Using Amazon Kinesis with the AWS.NET API Part 5: validation

Introduction

In the previous post we got as far as having a simple but functioning messaging system. The producer and client apps are both console based and the message handler is the ready-to-use Amazon Kinesis. We have a system that we can built upon and scale up as the message load increases. Kinesis streams can be scaled to handle virtually unlimited amounts of messages.

This post on Kinesis will discuss message validation.

You’ll need to handle the incoming messages from the stream. Normally they should follow the specified format, such as JSON or XML with the predefined property names and casing. However, this is not always guaranteed as Kinesis does not itself validate any incoming message. Also, your system might be subject to fake data. So you’ll almost always need to have some message validation in place and log messages that cannot be processed or are somehow invalid.

Open the demo application we’ve been working on so far and let’s get to it.

Validation

We ended up with the following bit of code in AmazonKinesisConsumer:

if (records.Count > 0)
{
	Console.WriteLine("Received {0} records. ", records.Count);
	foreach (Record record in records)
	{
		string json = Encoding.UTF8.GetString(record.Data.ToArray());
		Console.WriteLine("Json string: " + json);
	}
}

We’ll build up the new code step by step and present the new version of the ReadFromStream() method at the end.

Our first task is to check if “json” is in fact valid JSON. There’s no dedicated method for that in JSON.NET so we’ll just see if the string can be parsed into a generic JToken:

string json = Encoding.UTF8.GetString(record.Data.ToArray());
try
{
        JToken token = JContainer.Parse(json);
}
catch (Exception ex)
{
        //simulate logging
	Console.WriteLine("Could not parse the following message, invalid json: {0}", json);
}

Normally every message that cannot be parsed should be logged and analysed. Here we just print the unparseable message to the console. If you’re interested in logging you can check out the posts on this blog here and here.

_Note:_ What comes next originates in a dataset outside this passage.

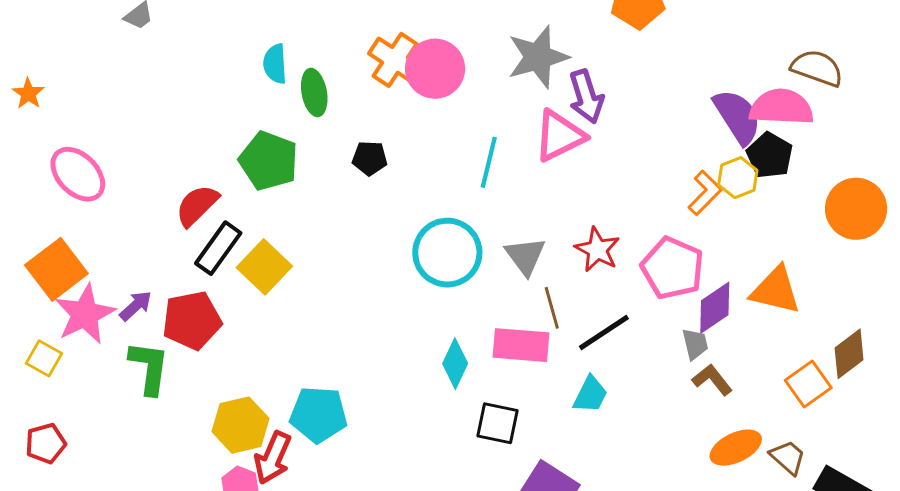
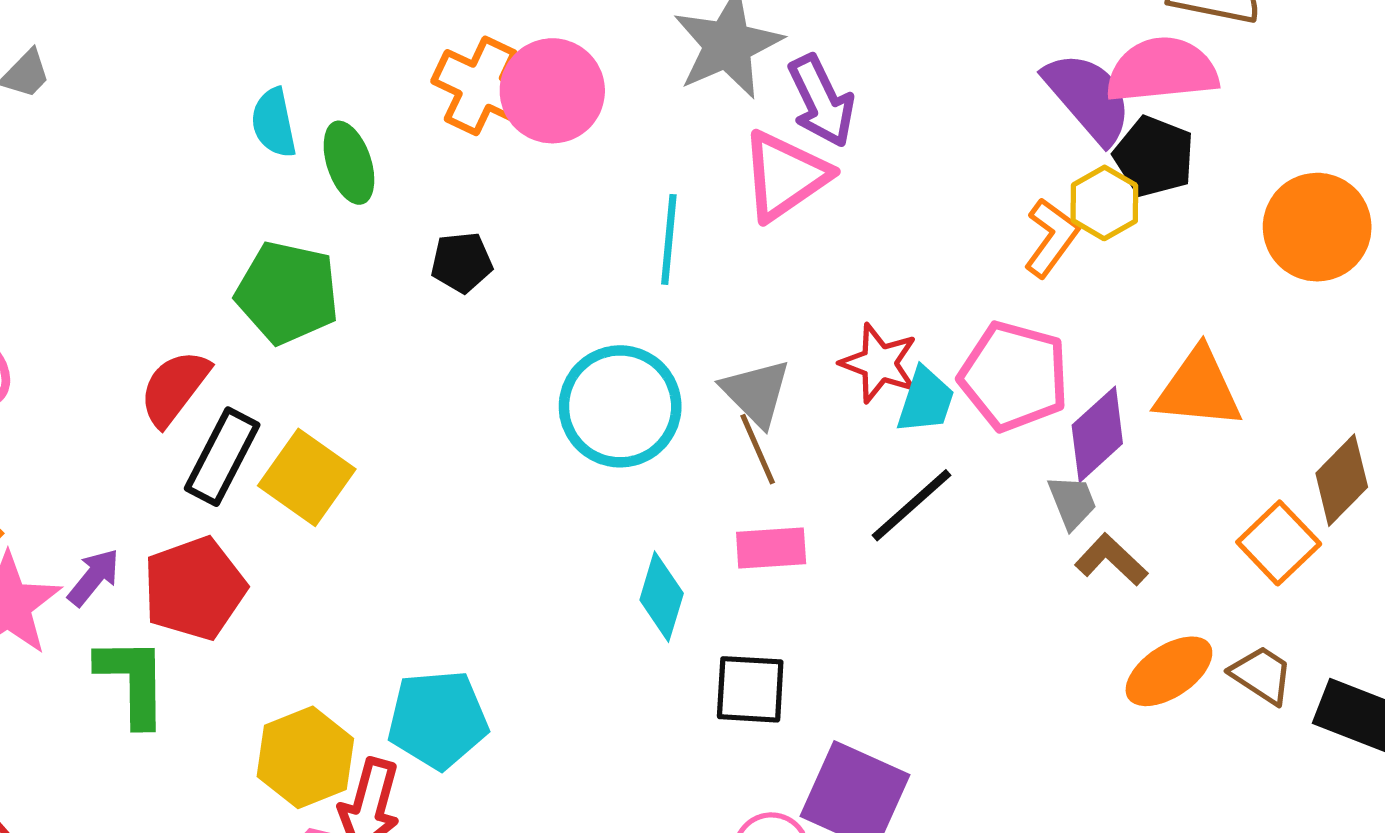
brown line: (552, 308) -> (758, 449), moved
pink rectangle: (521, 345) -> (771, 548), size x0.7
cyan trapezoid: (590, 395) -> (926, 400), moved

Next we want to parse the JSON into a WebTransaction object:

try
{
	JToken token = JContainer.Parse(json);
        try
	{
		WebTransaction wt = JsonConvert.DeserializeObject<WebTransaction>(json);
	}
	catch (Exception ex)
	{
		//simulate logging
		Console.WriteLine("Could not parse the following message to a WebTransaction object: {0}", json);
	}
}
catch (Exception ex)
{
	//simulate logging
	Console.WriteLine("Could not parse the following message, invalid json: {0}", json);
}

Next we can perform some validation on the object itself. We’ll make up some arbitrary rules:

  • The web method can only be one of the following: GET, POST, PUT, HEAD, DELETE, OPTIONS, TRACE, CONNECT
  • Acceptable range for response times: 0-30000 ms, probably not wide enough, but it’s OK for now
  • We only accept valid URLs using a validator function I’ve found here. It might not be perfect but at least we can filter out useless inputs like “this is spam” or “you’ve been hacked”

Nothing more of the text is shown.